**EXERCISE**
Collect the lines of the entries where "services" shows up.

━━━━━ SOURCE RECORDS ━━━━━

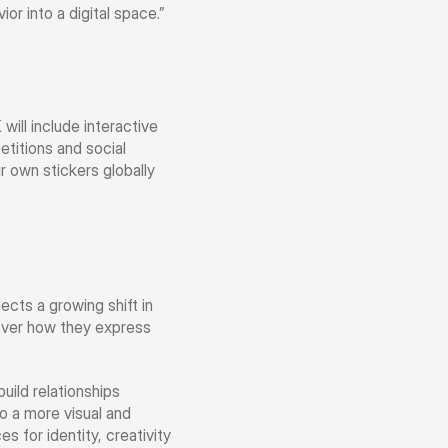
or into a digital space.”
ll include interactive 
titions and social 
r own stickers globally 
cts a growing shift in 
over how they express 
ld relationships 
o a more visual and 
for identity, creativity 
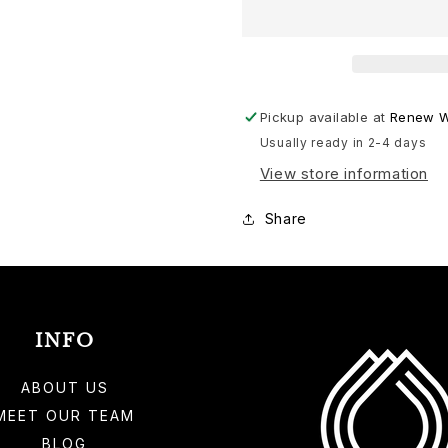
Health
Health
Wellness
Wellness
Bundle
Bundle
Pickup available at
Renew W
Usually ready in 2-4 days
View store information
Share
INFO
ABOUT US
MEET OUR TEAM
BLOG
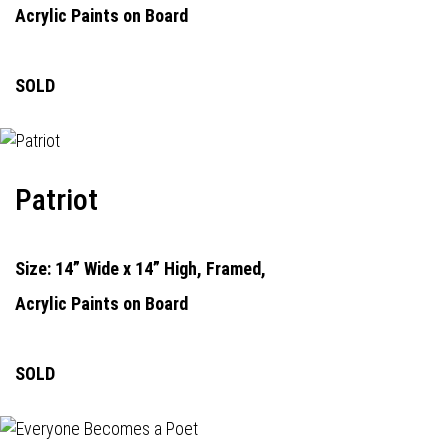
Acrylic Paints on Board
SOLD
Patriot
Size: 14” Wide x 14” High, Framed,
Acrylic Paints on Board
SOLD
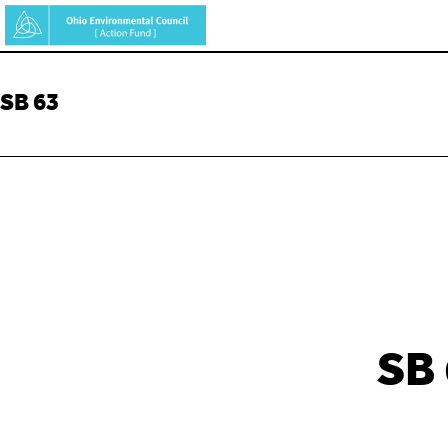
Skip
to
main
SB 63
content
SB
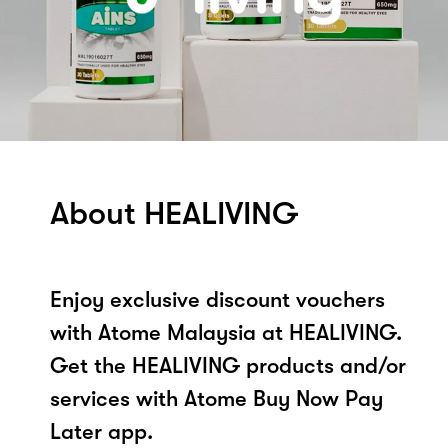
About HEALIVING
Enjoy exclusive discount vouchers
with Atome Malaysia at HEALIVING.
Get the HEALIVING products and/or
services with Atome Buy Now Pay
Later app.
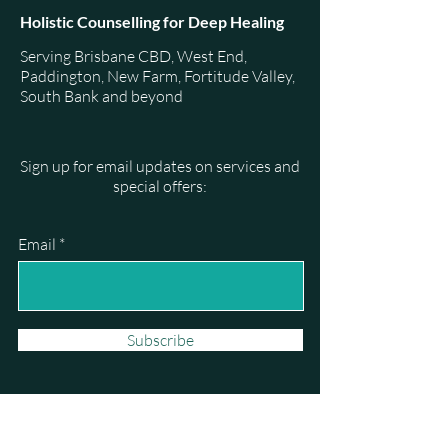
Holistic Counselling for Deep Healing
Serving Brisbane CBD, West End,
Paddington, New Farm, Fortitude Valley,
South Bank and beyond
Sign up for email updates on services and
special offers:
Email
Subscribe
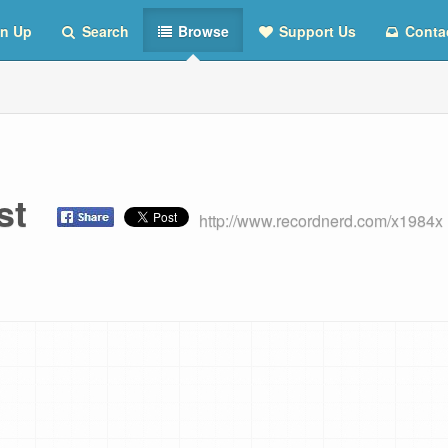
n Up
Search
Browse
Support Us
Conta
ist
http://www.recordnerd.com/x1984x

━━━━━

**EXPECTED ANSWER**
services with Atome Buy Now Pay
Sign up for email updates on services and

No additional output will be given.